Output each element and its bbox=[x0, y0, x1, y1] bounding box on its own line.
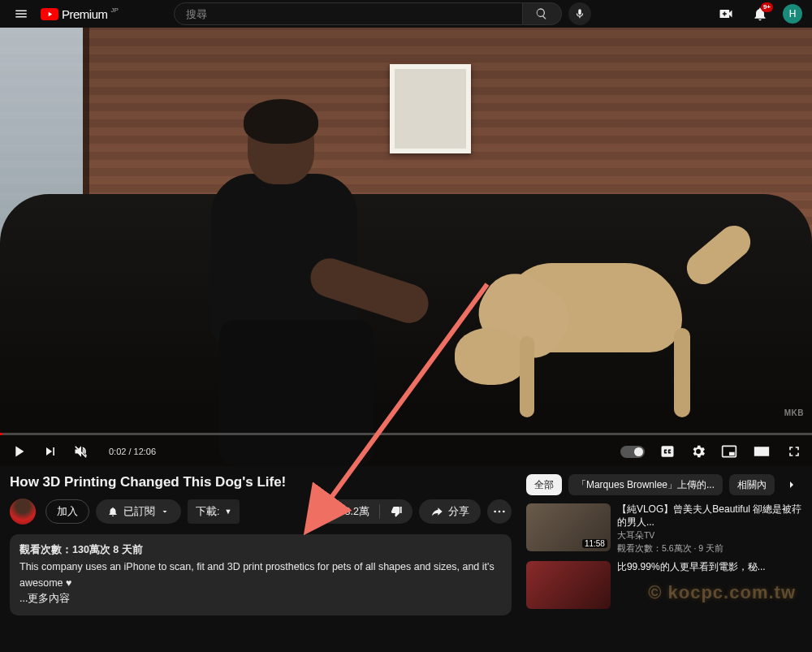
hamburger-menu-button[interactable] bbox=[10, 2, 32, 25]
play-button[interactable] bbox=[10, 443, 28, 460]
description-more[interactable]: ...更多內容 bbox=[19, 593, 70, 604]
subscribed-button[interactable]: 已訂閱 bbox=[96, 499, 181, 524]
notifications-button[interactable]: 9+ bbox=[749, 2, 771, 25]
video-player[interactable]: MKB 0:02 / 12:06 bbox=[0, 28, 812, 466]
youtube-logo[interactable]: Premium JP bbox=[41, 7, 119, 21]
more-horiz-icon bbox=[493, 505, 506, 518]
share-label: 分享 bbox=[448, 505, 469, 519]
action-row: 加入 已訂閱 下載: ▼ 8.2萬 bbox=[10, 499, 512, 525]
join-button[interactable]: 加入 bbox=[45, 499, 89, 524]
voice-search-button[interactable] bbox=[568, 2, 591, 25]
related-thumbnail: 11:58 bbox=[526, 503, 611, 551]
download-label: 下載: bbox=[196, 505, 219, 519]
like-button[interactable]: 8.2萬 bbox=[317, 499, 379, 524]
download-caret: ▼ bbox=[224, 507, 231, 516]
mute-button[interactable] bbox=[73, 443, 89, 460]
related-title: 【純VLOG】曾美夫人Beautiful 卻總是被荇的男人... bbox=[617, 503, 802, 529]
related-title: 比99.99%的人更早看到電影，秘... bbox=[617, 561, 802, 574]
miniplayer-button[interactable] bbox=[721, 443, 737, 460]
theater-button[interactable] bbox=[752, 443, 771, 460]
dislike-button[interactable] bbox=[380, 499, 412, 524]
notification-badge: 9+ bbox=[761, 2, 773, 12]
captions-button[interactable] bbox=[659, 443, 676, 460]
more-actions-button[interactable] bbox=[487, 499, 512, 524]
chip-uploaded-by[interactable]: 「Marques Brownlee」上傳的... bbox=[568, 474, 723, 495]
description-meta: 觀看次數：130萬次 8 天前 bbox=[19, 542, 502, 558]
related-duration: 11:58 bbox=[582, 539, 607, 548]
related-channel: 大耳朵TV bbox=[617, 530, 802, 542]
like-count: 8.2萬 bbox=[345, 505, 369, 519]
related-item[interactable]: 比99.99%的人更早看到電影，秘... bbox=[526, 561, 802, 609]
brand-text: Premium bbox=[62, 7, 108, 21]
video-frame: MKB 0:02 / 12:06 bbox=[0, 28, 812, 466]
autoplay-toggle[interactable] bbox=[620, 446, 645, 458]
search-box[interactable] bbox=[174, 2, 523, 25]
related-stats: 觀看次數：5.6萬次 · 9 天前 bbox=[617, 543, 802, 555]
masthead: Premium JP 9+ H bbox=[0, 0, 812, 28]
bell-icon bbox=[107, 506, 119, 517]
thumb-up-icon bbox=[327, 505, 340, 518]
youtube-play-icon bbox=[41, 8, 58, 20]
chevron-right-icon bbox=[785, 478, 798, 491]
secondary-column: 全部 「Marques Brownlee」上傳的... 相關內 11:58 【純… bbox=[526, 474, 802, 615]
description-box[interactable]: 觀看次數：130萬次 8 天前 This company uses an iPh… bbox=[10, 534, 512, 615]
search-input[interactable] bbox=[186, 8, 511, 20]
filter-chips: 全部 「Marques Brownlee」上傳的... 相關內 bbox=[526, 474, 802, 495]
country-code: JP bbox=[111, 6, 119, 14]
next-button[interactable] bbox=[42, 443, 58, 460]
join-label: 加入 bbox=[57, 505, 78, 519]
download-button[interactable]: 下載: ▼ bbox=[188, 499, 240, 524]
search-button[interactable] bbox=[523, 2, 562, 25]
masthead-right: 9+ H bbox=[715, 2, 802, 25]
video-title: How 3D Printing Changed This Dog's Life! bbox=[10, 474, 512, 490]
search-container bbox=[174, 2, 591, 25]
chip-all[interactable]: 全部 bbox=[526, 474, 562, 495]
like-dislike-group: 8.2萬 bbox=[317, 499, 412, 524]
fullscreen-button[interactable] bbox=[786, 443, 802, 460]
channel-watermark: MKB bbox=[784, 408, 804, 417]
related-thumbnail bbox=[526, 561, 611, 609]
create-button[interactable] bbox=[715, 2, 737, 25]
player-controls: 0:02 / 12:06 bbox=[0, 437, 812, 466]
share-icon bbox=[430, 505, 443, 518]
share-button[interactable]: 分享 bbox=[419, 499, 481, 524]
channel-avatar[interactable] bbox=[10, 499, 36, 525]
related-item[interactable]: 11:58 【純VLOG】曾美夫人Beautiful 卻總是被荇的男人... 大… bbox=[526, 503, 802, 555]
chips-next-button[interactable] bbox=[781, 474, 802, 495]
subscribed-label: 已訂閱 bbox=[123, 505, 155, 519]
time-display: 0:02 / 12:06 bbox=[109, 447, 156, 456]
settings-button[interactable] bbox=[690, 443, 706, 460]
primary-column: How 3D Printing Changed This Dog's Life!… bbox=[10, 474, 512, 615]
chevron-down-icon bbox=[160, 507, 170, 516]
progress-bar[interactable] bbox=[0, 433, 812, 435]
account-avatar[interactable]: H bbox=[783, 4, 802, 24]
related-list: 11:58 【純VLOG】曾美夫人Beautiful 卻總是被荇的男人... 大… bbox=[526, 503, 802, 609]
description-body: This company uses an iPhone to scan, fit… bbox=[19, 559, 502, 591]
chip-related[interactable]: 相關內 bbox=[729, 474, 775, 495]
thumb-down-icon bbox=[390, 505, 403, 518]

....

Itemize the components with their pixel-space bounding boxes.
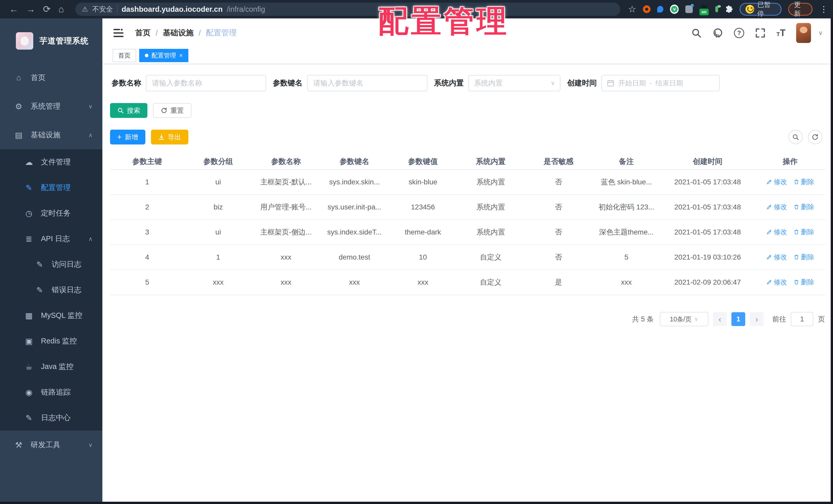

....

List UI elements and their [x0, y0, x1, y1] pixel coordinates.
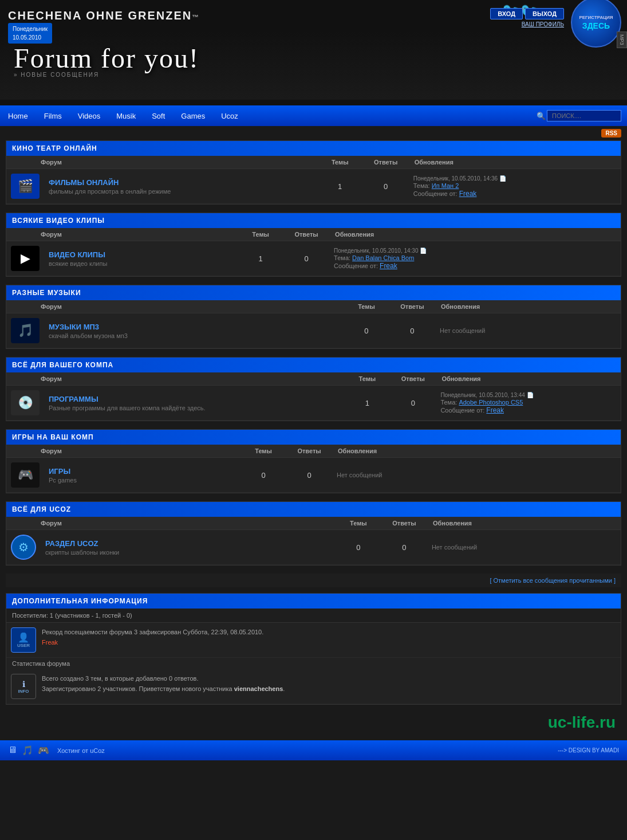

....

Every line above holding the string "their" should be listed.

## Task result
Itemize the components with their pixel-space bounding boxes.
List UI elements and their [x0, y0, x1, y1] pixel coordinates.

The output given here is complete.